### Task instructions
From the records below, extract only the lines running from the line with "ングを適切に行うことで、企業はブランドの認知度を向上" to the line with "グソーシャルメディアを活用してブランドや商品を宣伝。資", both lines included, reproducing them exactly.

### Records to use

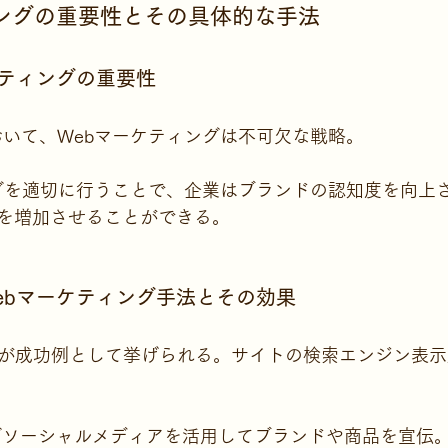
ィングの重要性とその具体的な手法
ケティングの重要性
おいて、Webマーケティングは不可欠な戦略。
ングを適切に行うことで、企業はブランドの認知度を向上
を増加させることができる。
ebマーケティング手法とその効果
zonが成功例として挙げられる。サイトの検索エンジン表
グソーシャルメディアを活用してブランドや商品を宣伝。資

* * *

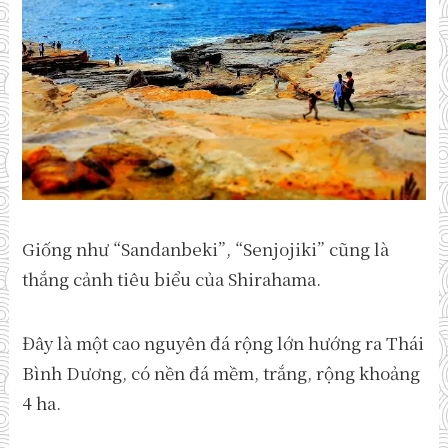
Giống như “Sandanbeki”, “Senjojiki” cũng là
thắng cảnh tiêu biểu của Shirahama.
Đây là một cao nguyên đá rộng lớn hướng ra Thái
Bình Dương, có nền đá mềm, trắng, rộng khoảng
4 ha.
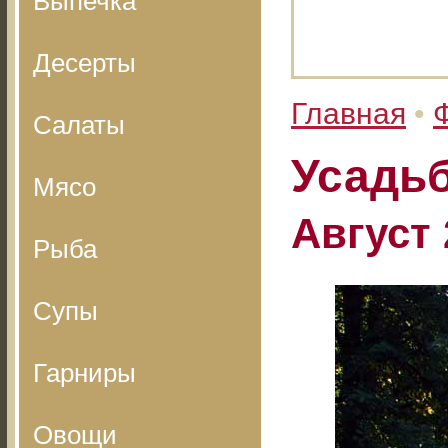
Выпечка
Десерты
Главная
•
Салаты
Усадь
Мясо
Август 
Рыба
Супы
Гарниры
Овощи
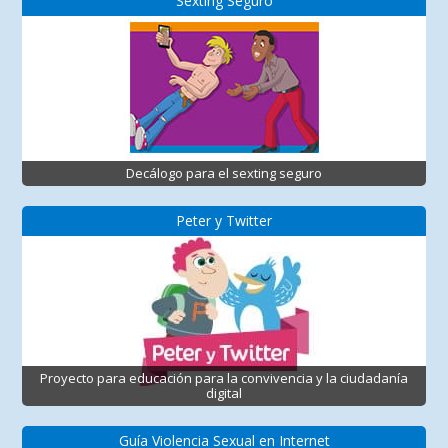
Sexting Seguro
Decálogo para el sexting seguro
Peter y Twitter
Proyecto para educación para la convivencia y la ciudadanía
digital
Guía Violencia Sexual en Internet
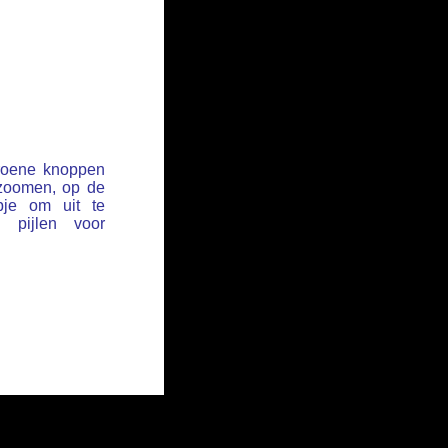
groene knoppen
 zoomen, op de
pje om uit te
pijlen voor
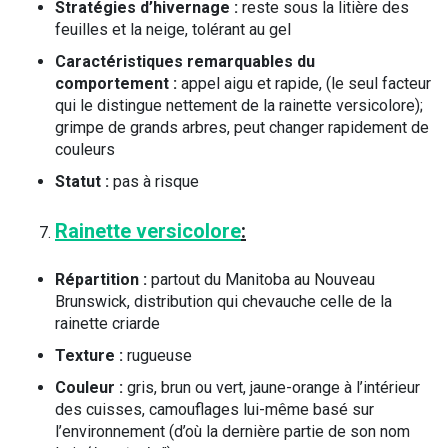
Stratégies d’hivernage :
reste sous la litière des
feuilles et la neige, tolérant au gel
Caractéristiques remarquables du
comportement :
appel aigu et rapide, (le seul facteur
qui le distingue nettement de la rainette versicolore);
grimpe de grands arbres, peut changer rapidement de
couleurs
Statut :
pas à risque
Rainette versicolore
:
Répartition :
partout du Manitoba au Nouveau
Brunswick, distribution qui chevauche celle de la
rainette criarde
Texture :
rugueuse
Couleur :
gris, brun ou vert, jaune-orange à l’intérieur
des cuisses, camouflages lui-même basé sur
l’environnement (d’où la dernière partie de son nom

### Result for this exercise
ングを適切に行うことで、企業はブランドの認知度を向上
を増加させることができる。
ebマーケティング手法とその効果
zonが成功例として挙げられる。サイトの検索エンジン表
グソーシャルメディアを活用してブランドや商品を宣伝。資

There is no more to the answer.